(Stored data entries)
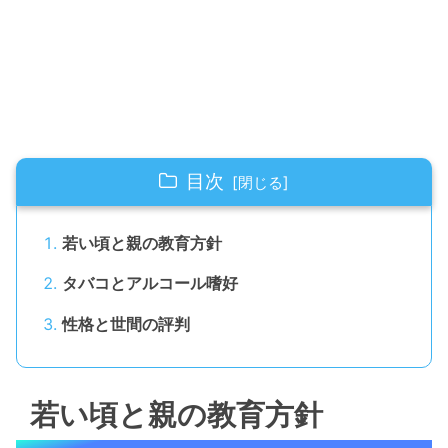
目次
若い頃と親の教育方針
タバコとアルコール嗜好
性格と世間の評判
若い頃と親の教育方針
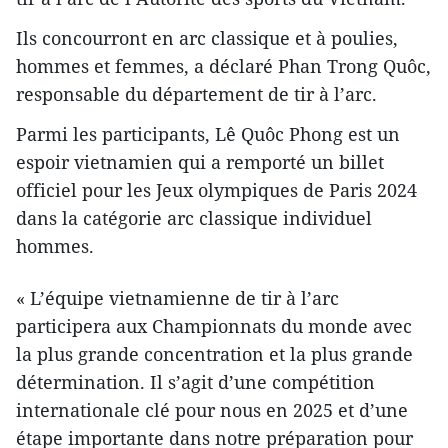
Ils concourront en arc classique et à poulies,
hommes et femmes, a déclaré Phan Trong Quôc,
responsable du département de tir à l’arc.
Parmi les participants, Lê Quôc Phong est un
espoir vietnamien qui a remporté un billet
officiel pour les Jeux olympiques de Paris 2024
dans la catégorie arc classique individuel
hommes.
« L’équipe vietnamienne de tir à l’arc
participera aux Championnats du monde avec
la plus grande concentration et la plus grande
détermination. Il s’agit d’une compétition
internationale clé pour nous en 2025 et d’une
étape importante dans notre préparation pour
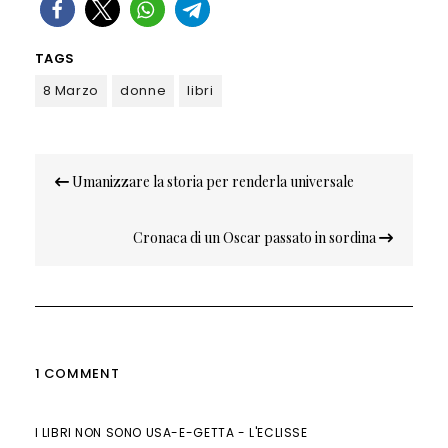
TAGS
8 Marzo
donne
libri
Navigazione
Umanizzare la storia per renderla universale
articoli
Cronaca di un Oscar passato in sordina
1 COMMENT
I LIBRI NON SONO USA-E-GETTA - L'ECLISSE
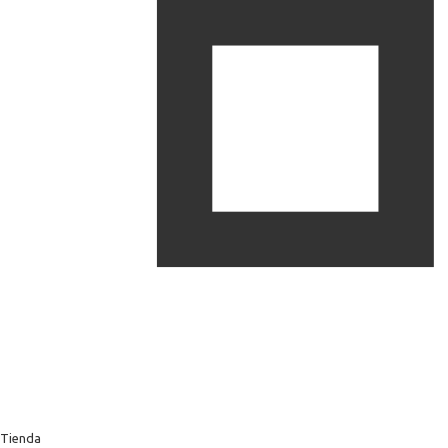
Tienda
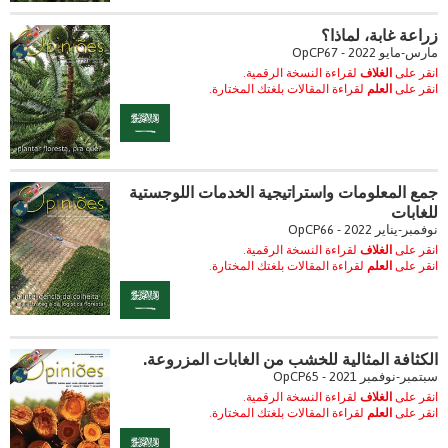
زراعة غابة، لماذا؟
مارس-مايو 2022 - OpCP67
انقر على
الغلاف
لقراءة النسخة الرقمية.
انقر على
العلم
لقراءة المقالات بلغتك المختارة.
جمع المعلومات واستراتيجية الخدمات اللوجستية
للغابات
نوفمبر-يناير 2022 - OpCP66
انقر على
الغلاف
لقراءة النسخة الرقمية.
انقر على
العلم
لقراءة المقالات بلغتك المختارة.
الكثافة المثالية للخشب من الغابات المزروعة.
سبتمبر-نوفمبر 2021 - OpCP65
انقر على
الغلاف
لقراءة النسخة الرقمية.
انقر على
العلم
لقراءة المقالات بلغتك المختارة.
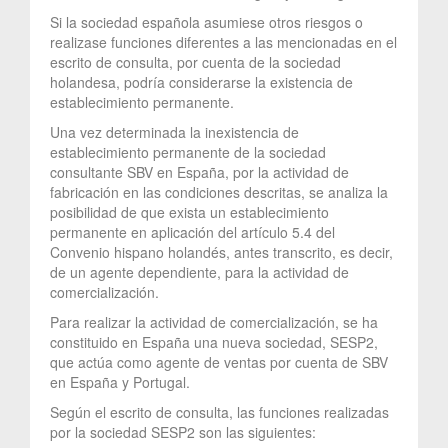
Si la sociedad española asumiese otros riesgos o
realizase funciones diferentes a las mencionadas en el
escrito de consulta, por cuenta de la sociedad
holandesa, podría considerarse la existencia de
establecimiento permanente.
Una vez determinada la inexistencia de
establecimiento permanente de la sociedad
consultante SBV en España, por la actividad de
fabricación en las condiciones descritas, se analiza la
posibilidad de que exista un establecimiento
permanente en aplicación del artículo 5.4 del
Convenio hispano holandés, antes transcrito, es decir,
de un agente dependiente, para la actividad de
comercialización.
Para realizar la actividad de comercialización, se ha
constituido en España una nueva sociedad, SESP2,
que actúa como agente de ventas por cuenta de SBV
en España y Portugal.
Según el escrito de consulta, las funciones realizadas
por la sociedad SESP2 son las siguientes:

Problem to work on: Please copy every entry exactly, without the pictures.

Exercise result:
目次
若い頃と親の教育方針
タバコとアルコール嗜好
性格と世間の評判
若い頃と親の教育方針
Ils concourront en arc classique et à poulies,
hommes et femmes, a déclaré Phan Trong Quôc,
responsable du département de tir à l’arc.
Parmi les participants, Lê Quôc Phong est un
espoir vietnamien qui a remporté un billet
officiel pour les Jeux olympiques de Paris 2024
dans la catégorie arc classique individuel
hommes.
« L’équipe vietnamienne de tir à l’arc
participera aux Championnats du monde avec
la plus grande concentration et la plus grande
détermination. Il s’agit d’une compétition
internationale clé pour nous en 2025 et d’une
étape importante dans notre préparation pour
TAGS
8 Marzo
donne
libri
Navigazione
Umanizzare la storia per renderla universale
articoli
Cronaca di un Oscar passato in sordina
1 COMMENT
I LIBRI NON SONO USA-E-GETTA - L'ECLISSE
Tienda
زراعة غابة، لماذا؟
مارس-مايو 2022 - OpCP67
انقر على
الغلاف
لقراءة النسخة الرقمية.
انقر على
العلم
لقراءة المقالات بلغتك المختارة.
جمع المعلومات واستراتيجية الخدمات اللوجستية
للغابات
نوفمبر-يناير 2022 - OpCP66
انقر على
الغلاف
لقراءة النسخة الرقمية.
انقر على
العلم
لقراءة المقالات بلغتك المختارة.
الكثافة المثالية للخشب من الغابات المزروعة.
سبتمبر-نوفمبر 2021 - OpCP65
انقر على
الغلاف
لقراءة النسخة الرقمية.
انقر على
العلم
لقراءة المقالات بلغتك المختارة.
Si la sociedad española asumiese otros riesgos o
realizase funciones diferentes a las mencionadas en el
escrito de consulta, por cuenta de la sociedad
holandesa, podría considerarse la existencia de
establecimiento permanente.
Una vez determinada la inexistencia de
establecimiento permanente de la sociedad
consultante SBV en España, por la actividad de
fabricación en las condiciones descritas, se analiza la
posibilidad de que exista un establecimiento
permanente en aplicación del artículo 5.4 del
Convenio hispano holandés, antes transcrito, es decir,
de un agente dependiente, para la actividad de
comercialización.
Para realizar la actividad de comercialización, se ha
constituido en España una nueva sociedad, SESP2,
que actúa como agente de ventas por cuenta de SBV
en España y Portugal.
Según el escrito de consulta, las funciones realizadas
por la sociedad SESP2 son las siguientes:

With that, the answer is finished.